• Aim of the exercise
A stretch of the entries below is to be set down exactly, running from the line with "Giulia Cenci" through the line with "VapeCentrum", both included, and no other line.

• Information supplied

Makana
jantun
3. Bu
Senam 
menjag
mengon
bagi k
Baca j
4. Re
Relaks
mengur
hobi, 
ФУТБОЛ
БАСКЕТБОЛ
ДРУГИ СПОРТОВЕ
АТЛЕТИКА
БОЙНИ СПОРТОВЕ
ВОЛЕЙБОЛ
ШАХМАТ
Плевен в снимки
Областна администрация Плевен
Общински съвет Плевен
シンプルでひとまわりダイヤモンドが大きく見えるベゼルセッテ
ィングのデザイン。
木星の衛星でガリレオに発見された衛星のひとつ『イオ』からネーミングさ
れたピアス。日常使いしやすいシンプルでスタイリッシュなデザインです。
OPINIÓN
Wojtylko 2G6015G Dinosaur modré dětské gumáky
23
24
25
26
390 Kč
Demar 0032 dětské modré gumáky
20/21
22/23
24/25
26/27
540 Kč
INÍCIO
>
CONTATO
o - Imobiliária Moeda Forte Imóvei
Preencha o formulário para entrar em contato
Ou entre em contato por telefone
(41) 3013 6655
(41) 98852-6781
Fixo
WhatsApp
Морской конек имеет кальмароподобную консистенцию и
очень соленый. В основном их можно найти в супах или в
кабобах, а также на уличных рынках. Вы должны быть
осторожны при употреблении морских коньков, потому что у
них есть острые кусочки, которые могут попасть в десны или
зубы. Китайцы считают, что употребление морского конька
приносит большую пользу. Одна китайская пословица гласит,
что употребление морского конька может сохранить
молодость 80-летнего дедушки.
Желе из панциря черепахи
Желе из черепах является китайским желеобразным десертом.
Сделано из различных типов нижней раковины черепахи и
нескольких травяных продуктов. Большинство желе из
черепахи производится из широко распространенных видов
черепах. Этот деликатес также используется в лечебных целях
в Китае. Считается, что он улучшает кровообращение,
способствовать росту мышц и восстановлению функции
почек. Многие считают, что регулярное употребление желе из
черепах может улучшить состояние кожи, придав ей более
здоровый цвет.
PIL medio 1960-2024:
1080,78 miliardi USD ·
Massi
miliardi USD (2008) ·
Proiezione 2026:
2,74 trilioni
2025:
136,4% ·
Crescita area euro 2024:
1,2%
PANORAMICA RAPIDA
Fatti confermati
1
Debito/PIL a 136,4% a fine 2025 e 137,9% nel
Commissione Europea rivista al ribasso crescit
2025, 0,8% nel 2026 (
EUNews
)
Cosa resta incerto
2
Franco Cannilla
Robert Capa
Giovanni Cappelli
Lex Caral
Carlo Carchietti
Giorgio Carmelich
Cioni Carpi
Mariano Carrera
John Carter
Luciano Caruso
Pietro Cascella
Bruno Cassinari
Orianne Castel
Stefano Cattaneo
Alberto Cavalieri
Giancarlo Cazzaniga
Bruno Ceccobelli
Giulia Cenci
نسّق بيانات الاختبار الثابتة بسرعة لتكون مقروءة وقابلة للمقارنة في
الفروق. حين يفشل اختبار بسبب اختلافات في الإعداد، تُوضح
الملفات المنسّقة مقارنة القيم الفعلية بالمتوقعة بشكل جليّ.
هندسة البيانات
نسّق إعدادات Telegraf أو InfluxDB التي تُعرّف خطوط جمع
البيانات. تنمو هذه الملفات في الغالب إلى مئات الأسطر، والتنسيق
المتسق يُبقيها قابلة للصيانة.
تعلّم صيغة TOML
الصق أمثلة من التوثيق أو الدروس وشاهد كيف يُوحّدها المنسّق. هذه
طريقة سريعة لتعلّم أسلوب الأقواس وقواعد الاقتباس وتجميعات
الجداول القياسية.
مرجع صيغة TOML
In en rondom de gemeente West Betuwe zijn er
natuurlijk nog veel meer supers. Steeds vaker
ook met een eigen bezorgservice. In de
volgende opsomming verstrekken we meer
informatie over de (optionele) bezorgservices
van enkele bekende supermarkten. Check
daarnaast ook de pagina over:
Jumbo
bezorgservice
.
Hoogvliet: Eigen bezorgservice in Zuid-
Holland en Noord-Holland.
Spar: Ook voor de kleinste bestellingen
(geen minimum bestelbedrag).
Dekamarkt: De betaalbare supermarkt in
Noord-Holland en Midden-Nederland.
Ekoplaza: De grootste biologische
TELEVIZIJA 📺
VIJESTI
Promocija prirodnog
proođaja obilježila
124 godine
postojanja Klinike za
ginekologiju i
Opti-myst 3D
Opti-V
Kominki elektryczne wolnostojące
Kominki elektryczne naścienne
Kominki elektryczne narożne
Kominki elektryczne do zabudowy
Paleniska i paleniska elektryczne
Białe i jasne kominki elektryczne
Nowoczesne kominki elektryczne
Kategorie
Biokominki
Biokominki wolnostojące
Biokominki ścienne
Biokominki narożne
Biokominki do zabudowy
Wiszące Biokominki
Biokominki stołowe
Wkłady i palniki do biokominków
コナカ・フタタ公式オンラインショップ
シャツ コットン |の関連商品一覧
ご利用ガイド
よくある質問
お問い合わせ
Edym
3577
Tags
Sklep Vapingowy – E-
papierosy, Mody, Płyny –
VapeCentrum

==

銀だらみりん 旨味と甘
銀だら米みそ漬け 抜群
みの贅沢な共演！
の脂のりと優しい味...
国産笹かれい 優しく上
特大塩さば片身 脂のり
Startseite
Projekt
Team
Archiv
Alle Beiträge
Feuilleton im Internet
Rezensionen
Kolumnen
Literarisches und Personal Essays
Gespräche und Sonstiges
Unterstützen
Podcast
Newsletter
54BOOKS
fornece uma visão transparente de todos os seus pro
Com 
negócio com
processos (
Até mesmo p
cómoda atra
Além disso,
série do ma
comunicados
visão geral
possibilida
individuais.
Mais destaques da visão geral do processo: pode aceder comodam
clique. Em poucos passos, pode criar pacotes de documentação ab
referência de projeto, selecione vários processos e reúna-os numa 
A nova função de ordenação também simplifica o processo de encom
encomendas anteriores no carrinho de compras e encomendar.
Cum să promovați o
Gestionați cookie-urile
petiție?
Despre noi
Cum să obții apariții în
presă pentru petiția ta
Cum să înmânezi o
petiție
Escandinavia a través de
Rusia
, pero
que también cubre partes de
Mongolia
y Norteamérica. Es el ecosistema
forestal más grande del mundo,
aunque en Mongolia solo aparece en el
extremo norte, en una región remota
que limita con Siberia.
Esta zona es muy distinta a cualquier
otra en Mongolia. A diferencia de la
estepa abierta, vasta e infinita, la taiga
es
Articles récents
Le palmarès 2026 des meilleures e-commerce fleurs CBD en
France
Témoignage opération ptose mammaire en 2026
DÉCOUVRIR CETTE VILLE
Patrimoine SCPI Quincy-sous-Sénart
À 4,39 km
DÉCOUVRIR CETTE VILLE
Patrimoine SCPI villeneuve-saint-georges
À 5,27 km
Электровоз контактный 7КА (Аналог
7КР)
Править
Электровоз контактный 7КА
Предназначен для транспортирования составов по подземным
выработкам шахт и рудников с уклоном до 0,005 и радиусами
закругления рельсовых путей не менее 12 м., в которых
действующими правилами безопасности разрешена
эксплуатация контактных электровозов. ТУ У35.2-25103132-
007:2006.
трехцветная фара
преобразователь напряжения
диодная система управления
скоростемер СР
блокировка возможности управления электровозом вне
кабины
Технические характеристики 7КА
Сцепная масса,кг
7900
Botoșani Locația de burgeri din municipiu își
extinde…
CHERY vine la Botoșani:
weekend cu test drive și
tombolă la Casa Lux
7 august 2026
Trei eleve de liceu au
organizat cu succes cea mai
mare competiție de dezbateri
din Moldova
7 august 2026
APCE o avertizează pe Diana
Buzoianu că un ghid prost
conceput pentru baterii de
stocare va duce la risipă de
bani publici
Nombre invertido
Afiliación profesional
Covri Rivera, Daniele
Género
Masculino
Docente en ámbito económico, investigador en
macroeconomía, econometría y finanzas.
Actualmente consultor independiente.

* * *

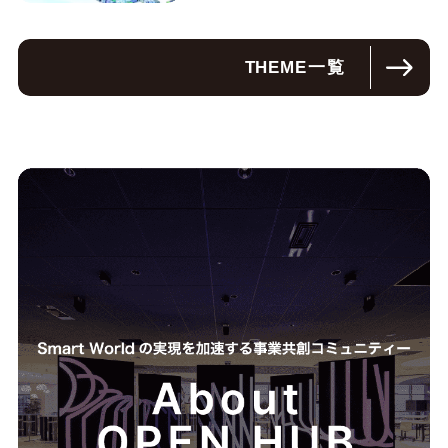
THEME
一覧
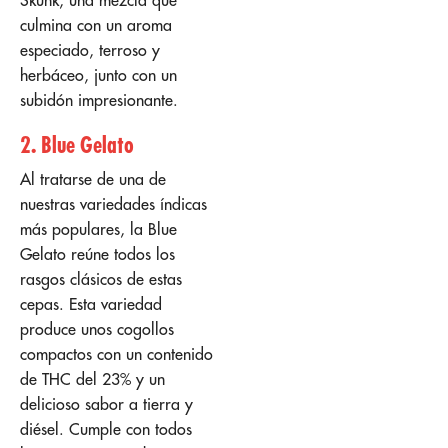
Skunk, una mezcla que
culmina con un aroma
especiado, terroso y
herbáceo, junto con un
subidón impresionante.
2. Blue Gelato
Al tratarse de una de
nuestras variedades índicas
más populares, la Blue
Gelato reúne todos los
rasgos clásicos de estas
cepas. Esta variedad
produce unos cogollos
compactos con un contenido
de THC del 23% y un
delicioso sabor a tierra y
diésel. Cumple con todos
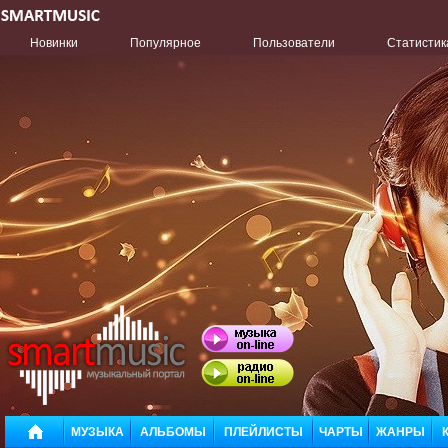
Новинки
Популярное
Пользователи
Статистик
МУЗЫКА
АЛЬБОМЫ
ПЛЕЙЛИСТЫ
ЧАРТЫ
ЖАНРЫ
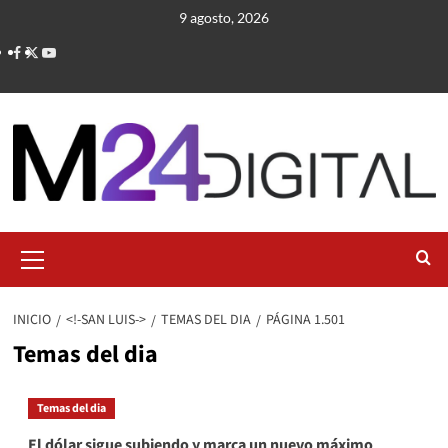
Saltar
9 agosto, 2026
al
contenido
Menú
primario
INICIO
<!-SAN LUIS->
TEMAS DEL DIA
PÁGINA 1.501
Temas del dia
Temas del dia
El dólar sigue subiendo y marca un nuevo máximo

• Task solution
Giulia Cenci
نسّق بيانات الاختبار الثابتة بسرعة لتكون مقروءة وقابلة للمقارنة في
الفروق. حين يفشل اختبار بسبب اختلافات في الإعداد، تُوضح
الملفات المنسّقة مقارنة القيم الفعلية بالمتوقعة بشكل جليّ.
هندسة البيانات
نسّق إعدادات Telegraf أو InfluxDB التي تُعرّف خطوط جمع
البيانات. تنمو هذه الملفات في الغالب إلى مئات الأسطر، والتنسيق
المتسق يُبقيها قابلة للصيانة.
تعلّم صيغة TOML
الصق أمثلة من التوثيق أو الدروس وشاهد كيف يُوحّدها المنسّق. هذه
طريقة سريعة لتعلّم أسلوب الأقواس وقواعد الاقتباس وتجميعات
الجداول القياسية.
مرجع صيغة TOML
In en rondom de gemeente West Betuwe zijn er
natuurlijk nog veel meer supers. Steeds vaker
ook met een eigen bezorgservice. In de
volgende opsomming verstrekken we meer
informatie over de (optionele) bezorgservices
van enkele bekende supermarkten. Check
daarnaast ook de pagina over:
Jumbo
bezorgservice
.
Hoogvliet: Eigen bezorgservice in Zuid-
Holland en Noord-Holland.
Spar: Ook voor de kleinste bestellingen
(geen minimum bestelbedrag).
Dekamarkt: De betaalbare supermarkt in
Noord-Holland en Midden-Nederland.
Ekoplaza: De grootste biologische
TELEVIZIJA 📺
VIJESTI
Promocija prirodnog
proođaja obilježila
124 godine
postojanja Klinike za
ginekologiju i
Opti-myst 3D
Opti-V
Kominki elektryczne wolnostojące
Kominki elektryczne naścienne
Kominki elektryczne narożne
Kominki elektryczne do zabudowy
Paleniska i paleniska elektryczne
Białe i jasne kominki elektryczne
Nowoczesne kominki elektryczne
Kategorie
Biokominki
Biokominki wolnostojące
Biokominki ścienne
Biokominki narożne
Biokominki do zabudowy
Wiszące Biokominki
Biokominki stołowe
Wkłady i palniki do biokominków
コナカ・フタタ公式オンラインショップ
シャツ コットン |の関連商品一覧
ご利用ガイド
よくある質問
お問い合わせ
Edym
3577
Tags
Sklep Vapingowy – E-
papierosy, Mody, Płyny –
VapeCentrum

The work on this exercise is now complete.